# A/C condenser fan motor wiring



## HVAC1000 (Dec 12, 2012)

jcdtrader said:


> I am replacing the condenser fan motor and the capacitor.
> 
> The old fan motor had 3 wires (black, brown and purple). The older capacitor had 3 terminals.
> 
> ...


Yellow is your common for power. Black is actually your high speed. Red is low speed . The two browns go to the two terminals on new capacitor.


----------



## ryandeen (Jan 18, 2013)

Sound like this motor is for your evaporator fan not condenser.

Sent from my iPhone using DIY Forum


----------



## HVAC1000 (Dec 12, 2012)

ryandeen said:


> Sound like this motor is for your evaporator fan not condenser.
> 
> Sent from my iPhone using DIY Forum


No. It's a condenser fan motor based on model number. They are multi speed to make it more universal for service techs to only carry one or two motors. Not 5 or 6


----------



## biggles (Jan 1, 2008)

yellow and red are the speed not variable... either or.go with HI check the motor tag need the exact cap that was the 3 terminals


----------



## ryandeen (Jan 18, 2013)

HVAC1000 said:


> No. It's a condenser fan motor based on model number. They are multi speed to make it more universal for service techs to only carry one or two motors. Not 5 or 6


True true

Sent from my iPhone using DIY Forum


----------



## HVAC1000 (Dec 12, 2012)

biggles said:


> yellow and red are the speed not variable... either or.go with HI check the motor tag need the exact cap that was the 3 terminals


Mars uses yellow as common. Red and black are speeds not yellow. Go with black, it's high speed. This is all on the wiring schematic on the side of the motor. You don't need the cap with three terminals. The one labeled fan will just be abandoned. You can use the three terminal dual capacitor if you want but you dont have to plus its cheaper to go with your current set up


----------



## jcdtrader (Jun 27, 2013)

I hooked everything up, checked to make sure thermostat was low enough to start, checked breakers and turned it on. Nothing happened. The contacter clicked and that was it.

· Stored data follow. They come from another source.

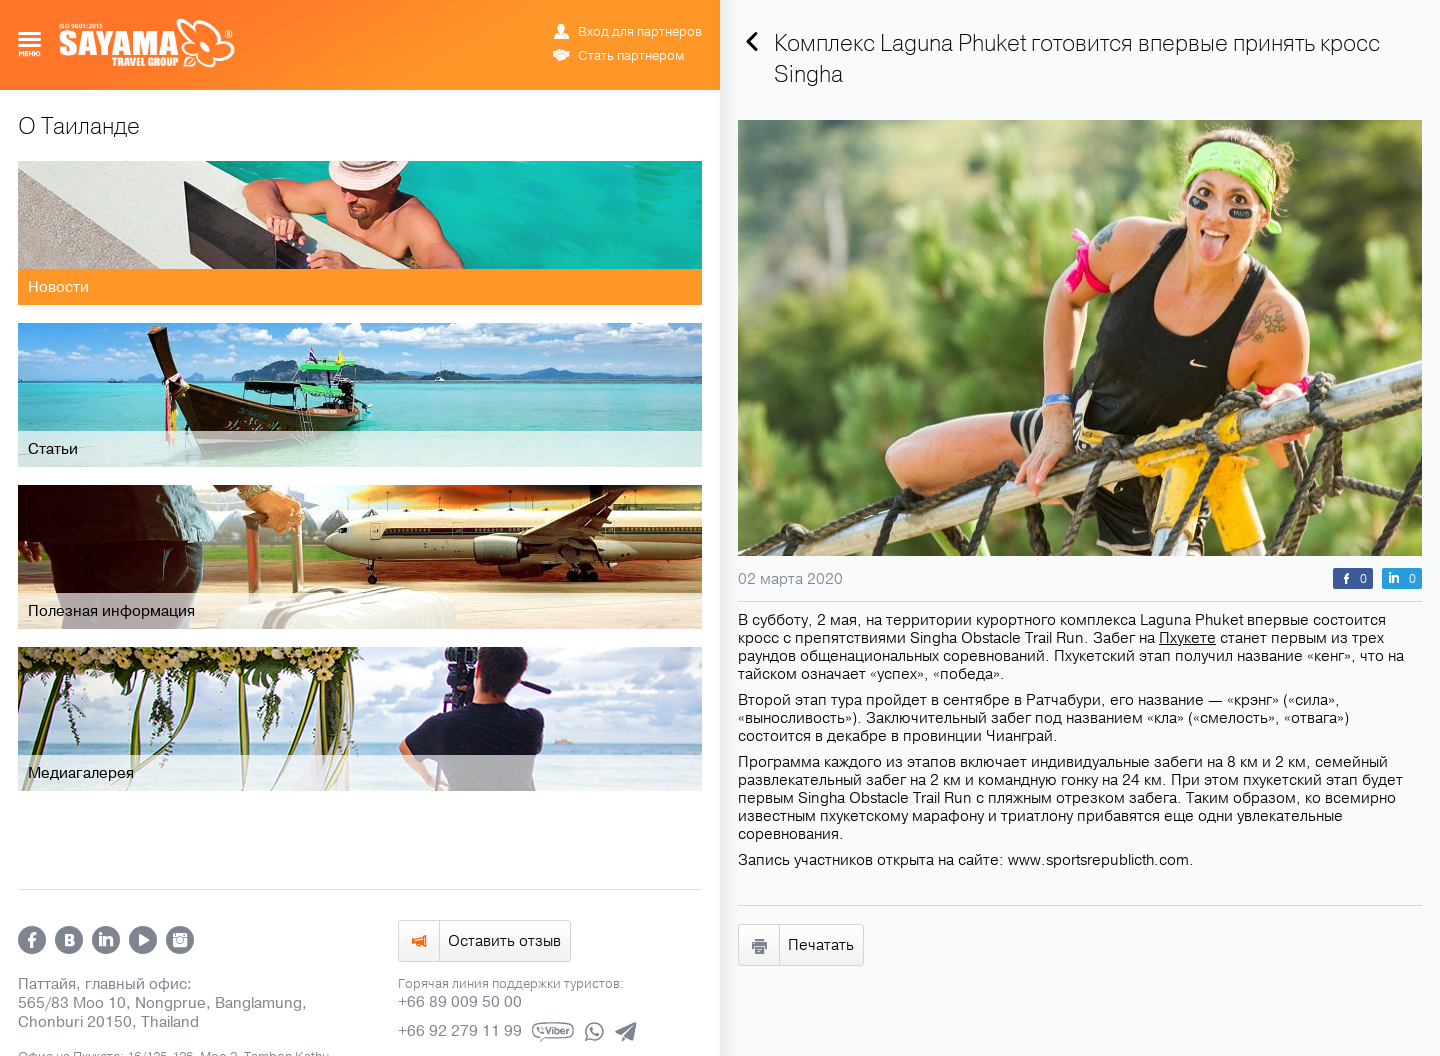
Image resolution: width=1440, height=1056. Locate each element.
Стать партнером (631, 56)
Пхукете (1187, 638)
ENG (630, 15)
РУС (608, 15)
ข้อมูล (660, 15)
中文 (692, 15)
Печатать (821, 945)
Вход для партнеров (640, 32)
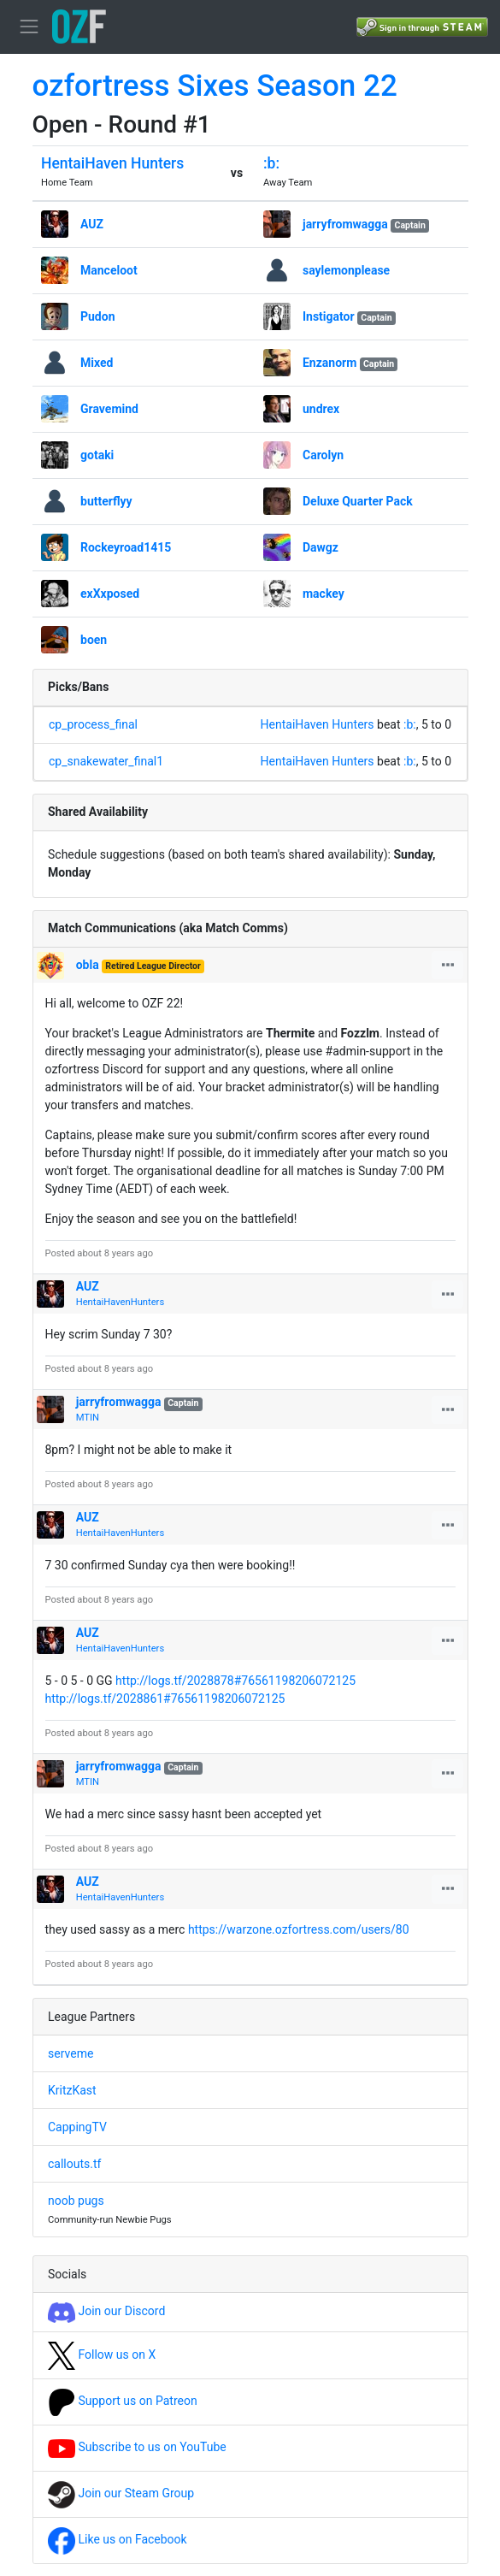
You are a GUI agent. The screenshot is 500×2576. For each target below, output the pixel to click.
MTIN (87, 1417)
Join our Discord (106, 2311)
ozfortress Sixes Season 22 (214, 85)
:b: (271, 163)
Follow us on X (102, 2354)
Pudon (97, 316)
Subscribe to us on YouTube (137, 2447)
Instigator (329, 316)
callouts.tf (74, 2164)
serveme (70, 2053)
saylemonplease (346, 270)
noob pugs (76, 2200)
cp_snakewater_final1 (106, 761)
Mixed (96, 362)
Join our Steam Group (121, 2493)
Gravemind (109, 409)
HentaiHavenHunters (120, 1302)
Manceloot (109, 270)
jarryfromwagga (345, 224)
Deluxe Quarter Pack (358, 501)
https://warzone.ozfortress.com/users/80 (298, 1929)
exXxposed (109, 593)
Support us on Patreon (122, 2401)
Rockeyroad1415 (125, 547)
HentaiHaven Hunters (112, 163)
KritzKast (72, 2090)
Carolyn (323, 455)
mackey (323, 593)
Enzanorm (329, 362)
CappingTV (77, 2127)
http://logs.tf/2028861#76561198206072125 (165, 1698)
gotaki (97, 455)
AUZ (91, 224)
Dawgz (320, 547)
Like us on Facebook (117, 2539)
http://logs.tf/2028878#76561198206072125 (235, 1680)
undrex (321, 409)
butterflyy (106, 501)
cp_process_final (93, 724)
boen (93, 640)
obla (87, 965)
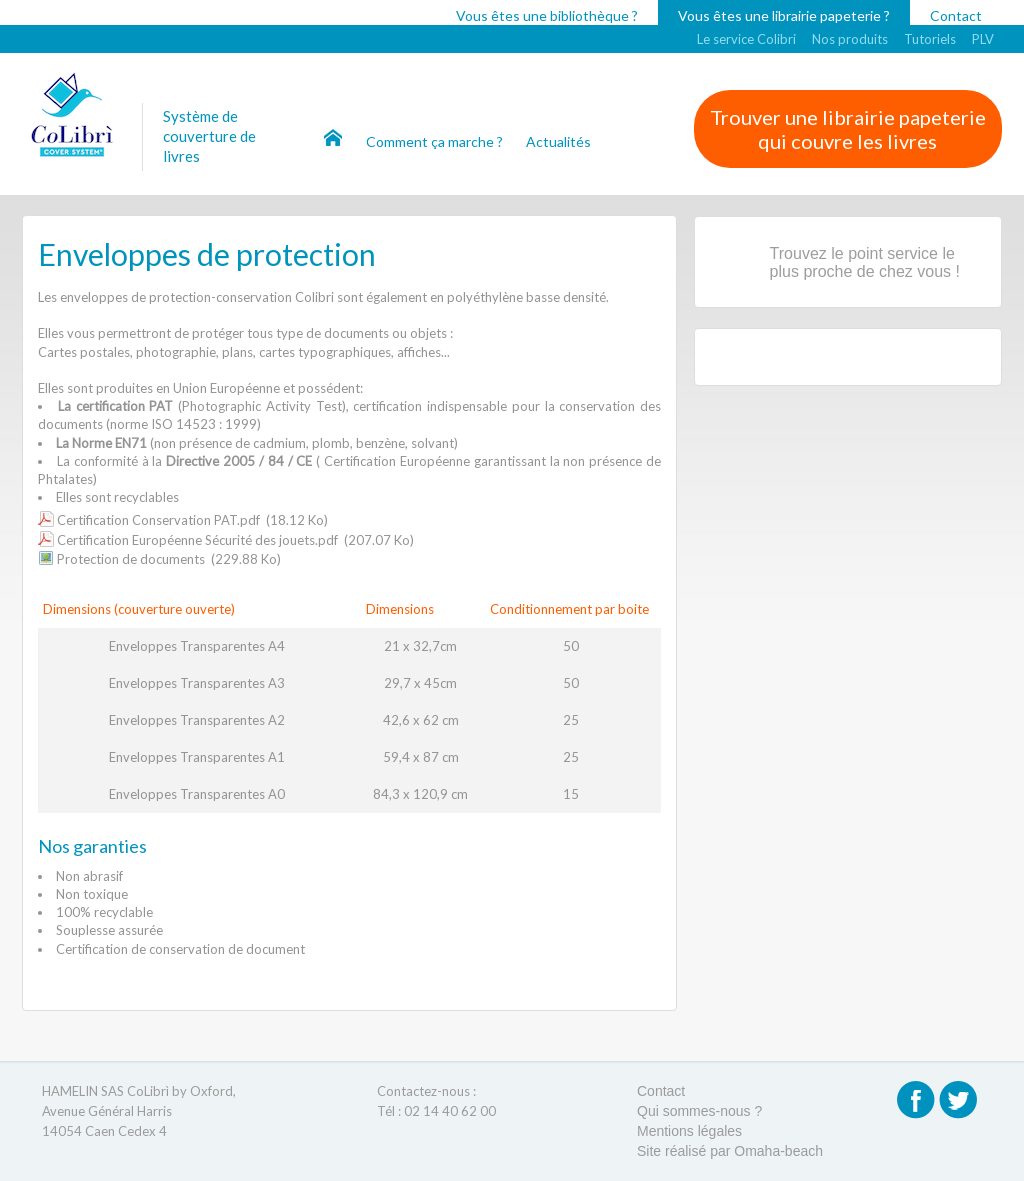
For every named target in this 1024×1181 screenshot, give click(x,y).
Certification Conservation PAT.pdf (158, 520)
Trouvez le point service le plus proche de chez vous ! (865, 262)
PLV (983, 39)
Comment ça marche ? (436, 141)
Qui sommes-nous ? (699, 1111)
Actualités (558, 141)
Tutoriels (930, 39)
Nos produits (850, 39)
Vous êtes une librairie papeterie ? (784, 15)
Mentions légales (689, 1131)
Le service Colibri (746, 39)
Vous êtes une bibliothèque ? (547, 15)
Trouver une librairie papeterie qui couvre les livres (848, 129)
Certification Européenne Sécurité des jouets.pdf (197, 540)
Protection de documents (131, 559)
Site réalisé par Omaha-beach (730, 1151)
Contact (956, 15)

Can you take a look at my wiring and see if I have something wrong?


----------



## HVAC1000 (Dec 12, 2012)

jcdtrader said:


> I hooked everything up, checked to make sure thermostat was low enough to start, checked breakers and turned it on. Nothing happened. The contacter clicked and that was it. Can you take a look at my wiring and see if I have something wrong?


Only the brown wires should be on capacitor nothing else. It is all on the wiring diagram that came on the motor follow that as it is drawn. 
Also did u realize that you were supposed to keep your dual capacitor for the compressor to start. That new two pronged capacitor is for just the fan and should be wired to nothing else.


----------